夜韻-Yoin- | 2021.01.28

 シンガーソングライターのあれくん、ギタリストの涼真、ピアニストの岩村美咲による3人組ユニット“夜韻-Yoin-”が1月22日にオンラインライブ「夜韻-Yoin- 2nd LIVE~trinity~」を開催した。

 12月14日に行われた1度目のオンラインライブは、ドラムとベースを迎えたバンドスタイルとなっていたが、1ヵ月ぶり2度目となる今回は、“trinity”=三位一体というタイトル通り、メンバー3人のみのアコースティック編成。しかも、3人が向き合った状態で演奏しており、まるでホームセッションに招いてもらったかのような親密で温かいムードが漂っていた。

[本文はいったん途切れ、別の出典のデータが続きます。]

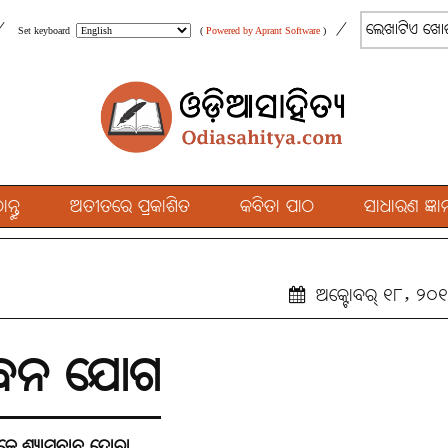
/
/
Set keyboard
(
Powered by Aprant Software
)
୍ତୁ
ଅତୀତରେ ପ୍ରକାଶିତ
କବିତା ପାଠ
ସାଧାରଣ ଜ୍ଞାନ
ଅକ୍ଟୋବର୍ ୧୮, ୨୦
ବନ ଯୋଗ
କେ.ଶ୍ୟାମବାବୁ ଦୋରା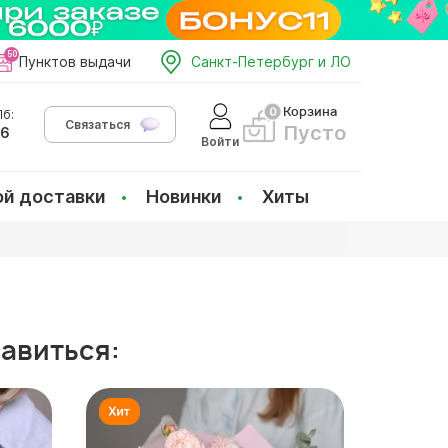
Пунктов выдачи
Санкт-Петербург и ЛО
Корзина
б:
Связаться
Пусто
66
Войти
ой доставки
Новинки
Хиты
равиться: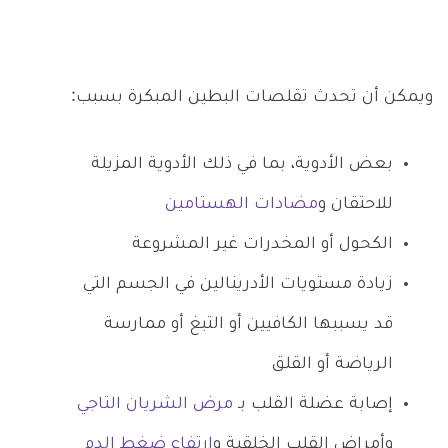
ويمكن أن تحدث تقلصات البطين المبكرة بسبب:
بعض الأدوية، بما في ذلك الأدوية المزيلة
للاحتقان و
مضادات الهستامين
الكحول أو المخدرات غير المشروعة
زيادة مستويات الأدرينالين في الجسم التي
قد يسببها الكافيين أو التبغ أو ممارسة
الرياضة أو القلق
إصابة عضلة القلب بـ
مرض الشريان التاجي
وأمراض القلب الخلقية و
ارتفاع ضغط الدم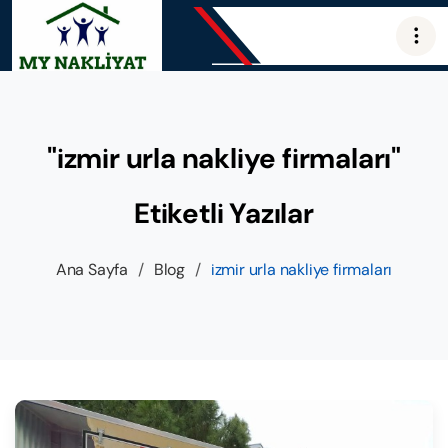
"izmir urla nakliye firmaları"
Etiketli Yazılar
Ana Sayfa
/
Blog
/
izmir urla nakliye firmaları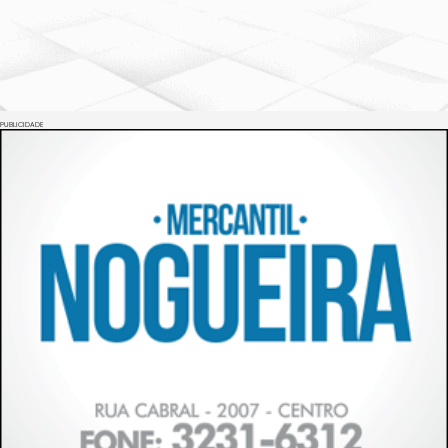
PUBLICIDADE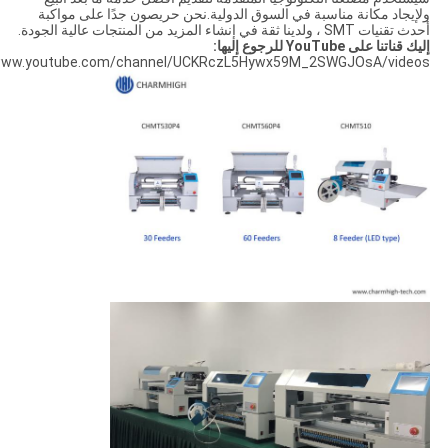
ولإيجاد مكانة مناسبة في السوق الدولية.نحن حريصون جدًا على مواكبة
أحدث تقنيات SMT ، ولدينا ثقة في إنشاء المزيد من المنتجات عالية الجودة.
إليك قناتنا على YouTube للرجوع إليها:
ww.youtube.com/channel/UCKRczL5Hywx59M_2SWGJOsA/videos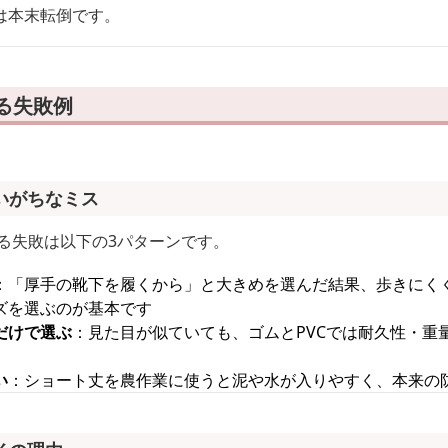
は本末転倒です。
る失敗例
いがちなミス
る失敗は以下の3パターンです。
：「厚手の靴下を履くから」と大きめを選んだ結果、歩きにく
ズを選ぶのが基本です
だけで選ぶ
：見た目が似ていても、ゴムとPVCでは耐久性・重
い
：ショート丈を農作業に使うと泥や水が入りやすく、本来の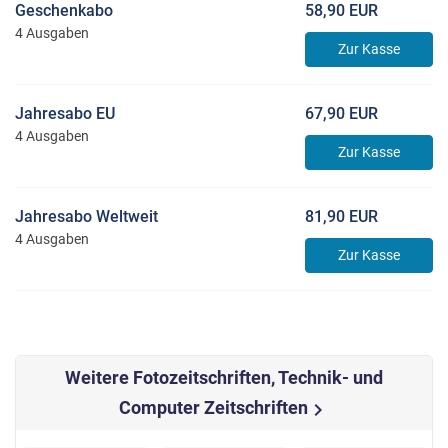
Geschenkabo
58,90 EUR
4 Ausgaben
Zur Kasse
Jahresabo EU
67,90 EUR
4 Ausgaben
Zur Kasse
Jahresabo Weltweit
81,90 EUR
4 Ausgaben
Zur Kasse
Weitere Fotozeitschriften, Technik- und
Computer Zeitschriften
chevron_right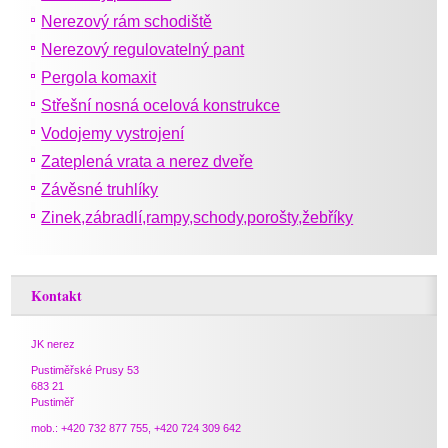
Nerezový rám schodiště
Nerezový regulovatelný pant
Pergola komaxit
Střešní nosná ocelová konstrukce
Vodojemy vystrojení
Zateplená vrata a nerez dveře
Závěsné truhlíky
Zinek,zábradlí,rampy,schody,porošty,žebříky
Kontakt
JK nerez
Pustiměřské Prusy 53
683 21
Pustiměř
mob.: +420 732 877 755, +420 724 309 642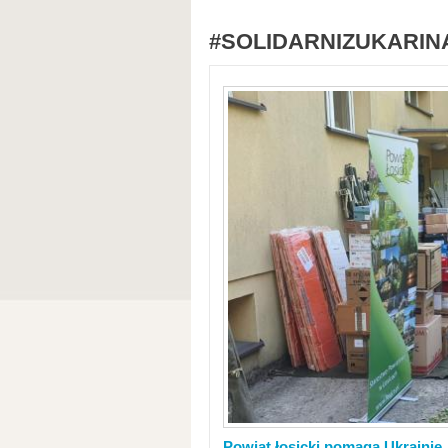
#SOLIDARNIZUKARIN
Powiat łosicki pomaga Ukrainie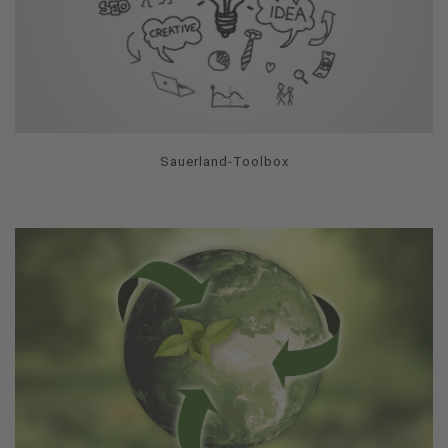
Sauerland-Toolbox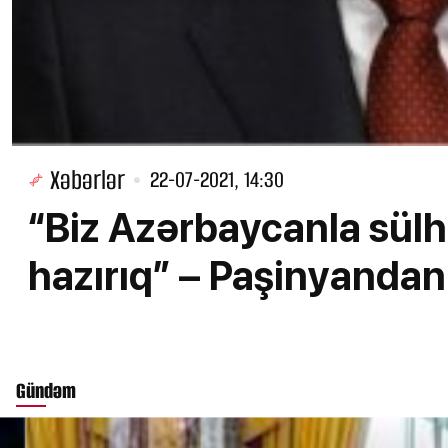
Xəbərlər
22-07-2021, 14:30
“Biz Azərbaycanla sülh
hazırıq” – Paşinyand
Gündəm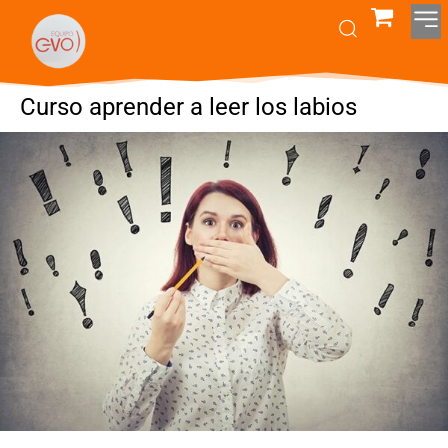
Curso aprender a leer los labios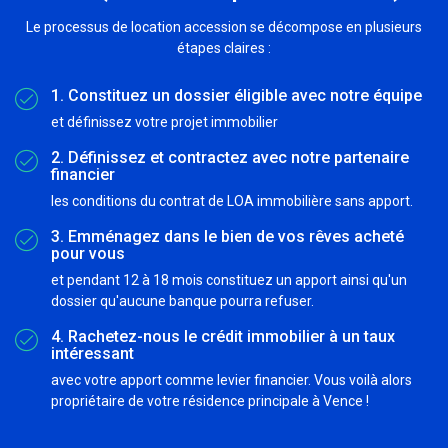
Le processus de location accession se décompose en plusieurs
étapes claires :
1. Constituez un dossier éligible avec notre équipe
et définissez votre projet immobilier
2. Définissez et contractez avec notre partenaire
financier
les conditions du contrat de LOA immobilière sans apport.
3. Emménagez dans le bien de vos rêves acheté
pour vous
et pendant 12 à 18 mois constituez un apport ainsi qu'un
dossier qu'aucune banque pourra refuser.
4. Rachetez-nous le crédit immobilier à un taux
intéressant
avec votre apport comme levier financier. Vous voilà alors
propriétaire de votre résidence principale à Vence !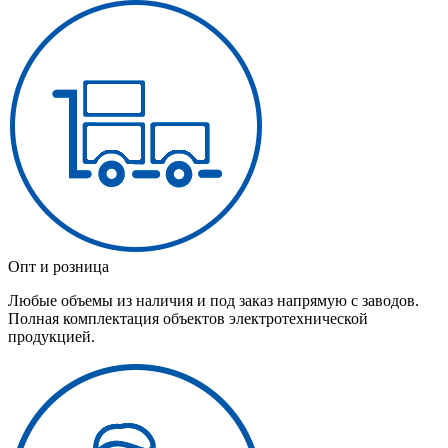
Опт и розница
Любые объемы из наличия и под заказ напрямую с заводов.
Полная комплектация объектов электротехнической
продукцией.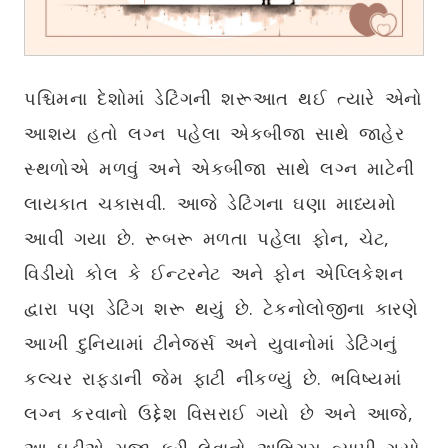
પશ્ચિમના દેશોમાં ડેટિંગની શરૂઆત થઈ ત્યારે એનો
આશય હતો લગ્ન પહેલા એકબીજા સાથે જાહેર
સ્થળોએ મળવું અને એકબીજા સાથે લગ્ન માટેની
લાયકાત ચકાસવી. આજે ડેટિંગના ઘણા માધ્યમો
આવી ગયા છે. રૂબરૂ મળતા પહેલા ફોન, ચેટ,
વિડીયો કોલ કે ઈન્ટરનેટ અને ફોન એપ્લિકેશન
દ્વારા પણ ડેટિંગ શરૂ થયું છે. ટેકનોલોજીના કારણે
આખી દુનિયામાં ટીનેજર્સ અને યુવાનોમાં ડેટિંગનું
કલ્ચર રાફડાની જેમ ફાટી નીકળ્યું છે. ભવિષ્યમાં
લગ્ન કરવાનો ઉદ્દેશ વિસરાઈ ગયો છે અને આજે,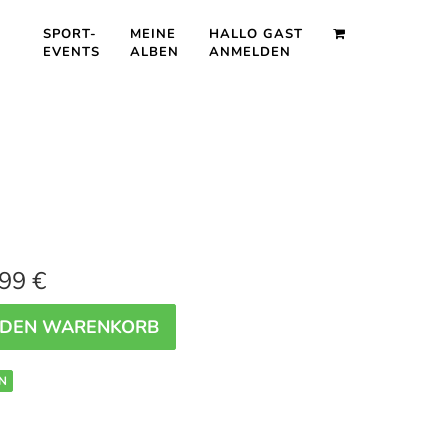
SPORT-
MEINE
HALLO GAST
EVENTS
ALBEN
ANMELDEN
99 €
 DEN WARENKORB
N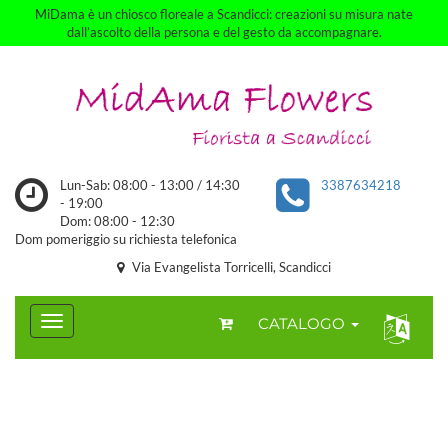
MiDama è un chiosco floreale a Scandicci: creazioni su misura nate
dall’ascolto della persona e del gesto da accompagnare.
Lun-Sab: 08:00 - 13:00 / 14:30
3387634218
- 19:00
Dom: 08:00 - 12:30
Dom pomeriggio su richiesta telefonica
Via Evangelista Torricelli, Scandicci
CATALOGO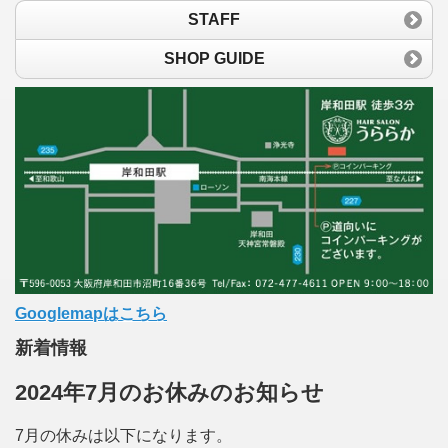
STAFF
SHOP GUIDE
Googlemapはこちら
新着情報
2024年7月のお休みのお知らせ
7月の休みは以下になります。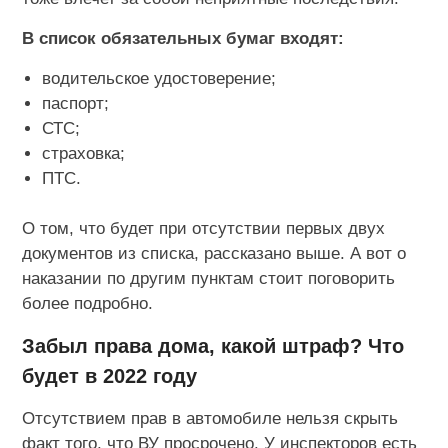
В список обязательных бумаг входят:
водительское удостоверение;
паспорт;
СТС;
страховка;
ПТС.
О том, что будет при отсутствии первых двух
документов из списка, рассказано выше. А вот о
наказании по другим пунктам стоит поговорить
более подробно.
Забыл права дома, какой штраф? Что
будет в 2022 году
Отсутствием прав в автомобиле нельзя скрыть
факт того, что ВУ просрочено. У инспекторов есть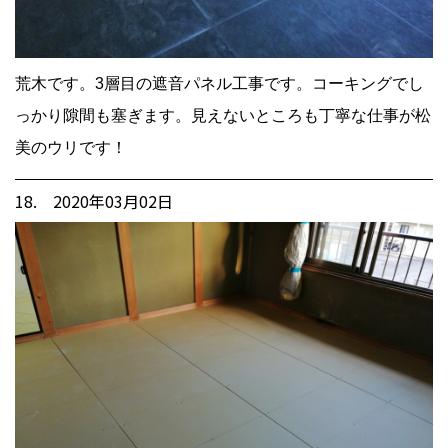
荒木です。3層目の遮音パネル工事です。コーキングでし
っかり隙間も塞ぎます。見えないところも丁寧な仕事が松
美のウリです！
18. 2020年03月02日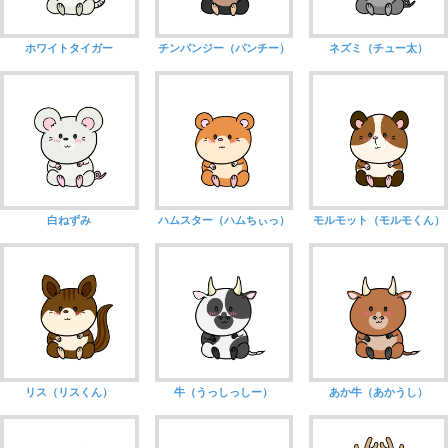
ホワイトタイガー
チンパンジー（パンチー）
ネズミ（チュー太）
白ねずみ
ハムスター（ハムちぃっ）
モルモット（モルモくん）
リス（リスくん）
牛（うっしっしー）
あか牛（あかうし）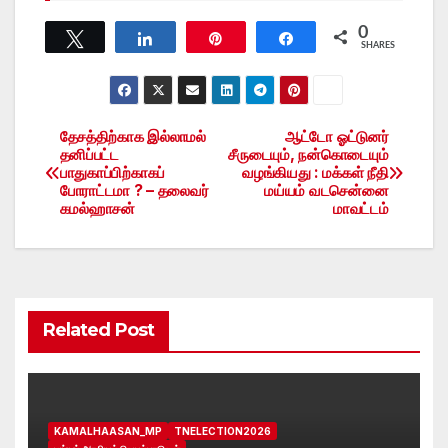
0
Tweet
Share
Pin
Share
SHARES
தேசத்திற்காக இல்லாமல்
ஆட்டோ ஓட்டுனர்
Post
தனிப்பட்ட
சீருடையும், நன்கொடையும்
பாதுகாப்பிற்காகப்
வழங்கியது : மக்கள் நீதி
navigation
போராட்டமா ? – தலைவர்
மய்யம் வடசென்னை
கமல்ஹாசன்
மாவட்டம்
Related Post
KAMALHAASAN_MP
TNELECTION2026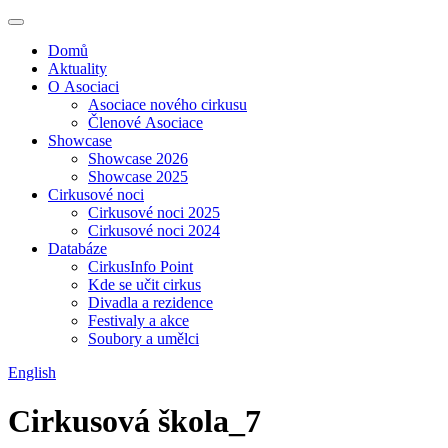
Domů
Aktuality
O Asociaci
Asociace nového cirkusu
Členové Asociace
Showcase
Showcase 2026
Showcase 2025
Cirkusové noci
Cirkusové noci 2025
Cirkusové noci 2024
Databáze
CirkusInfo Point
Kde se učit cirkus
Divadla a rezidence
Festivaly a akce
Soubory a umělci
English
Cirkusová škola_7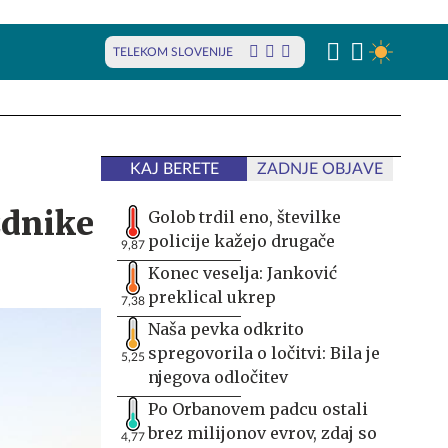
TELEKOM SLOVENIJE
KAJ BERETE
ZADNJE OBJAVE
zdnike
Golob trdil eno, številke
policije kažejo drugače
9,87
Konec veselja: Janković
preklical ukrep
7,38
Naša pevka odkrito
spregovorila o ločitvi: Bila je
5,25
njegova odločitev
Po Orbanovem padcu ostali
brez milijonov evrov, zdaj so
4,77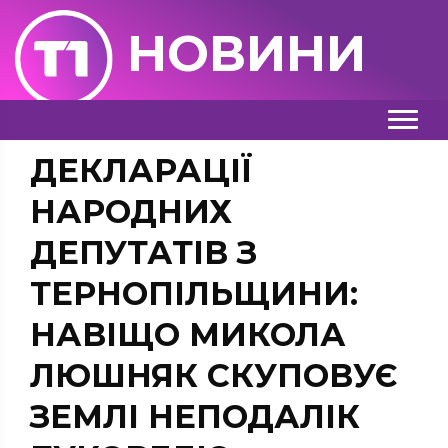
НОВИНИ
ДЕКЛАРАЦІЇ
НАРОДНИХ
ДЕПУТАТІВ З
ТЕРНОПІЛЬЩИНИ:
НАВІЩО МИКОЛА
ЛЮШНЯК СКУПОВУЄ
ЗЕМЛІ НЕПОДАЛІК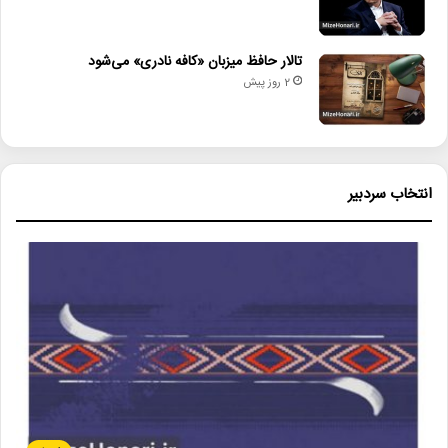
تالار حافظ میزبان «کافه نادری» می‌شود
2 روز پیش
انتخاب سردبیر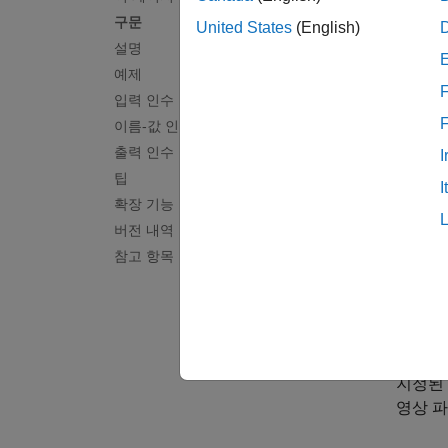
설명
구문
United States
(English)
설명
montag
기본적
예제
F
입력 인수
예제
이름-값 인수
출력 인수
I
montag
팁
I
확장 기능
예제
버전 내역
참고 항목
montag
예제
montag
지정된
영상 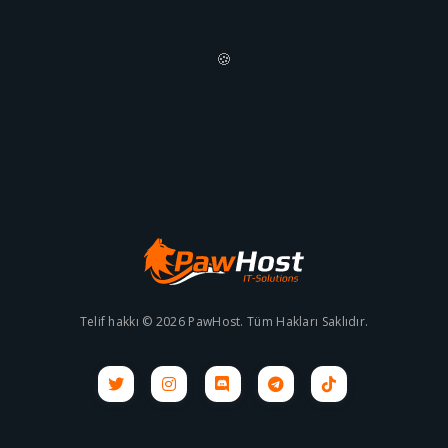
🍪
Telif hakkı © 2026 PawHost. Tüm Hakları Saklıdır.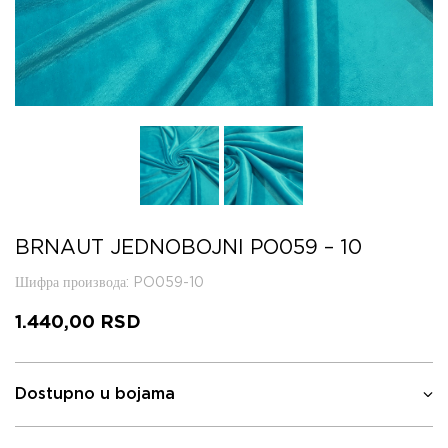
BRNAUT JEDNOBOJNI PO059 – 10
Шифра производа
: PO059-10
1.440,00
RSD
Dostupno u bojama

 初のアコースティックライブは、前回のエンディングを飾っていた「花の片隅で」から始まった。音源ではあれくんのボーカルとアコースティックギターから始まり、1コーラス歌った後にバンドが盛大に入ってくる壮大なロックバラードとなっていたが、この日はあれくんの癒しの歌声にはっきりと焦点が絞られており、Dメロでは歌とピアノのみに展開し、転調やグルーヴもボーカルが引っ張っていた。歌、アコギ、ピアノというシンプルな構成だが、これが夜韻-Yoin-の本質なのだろう。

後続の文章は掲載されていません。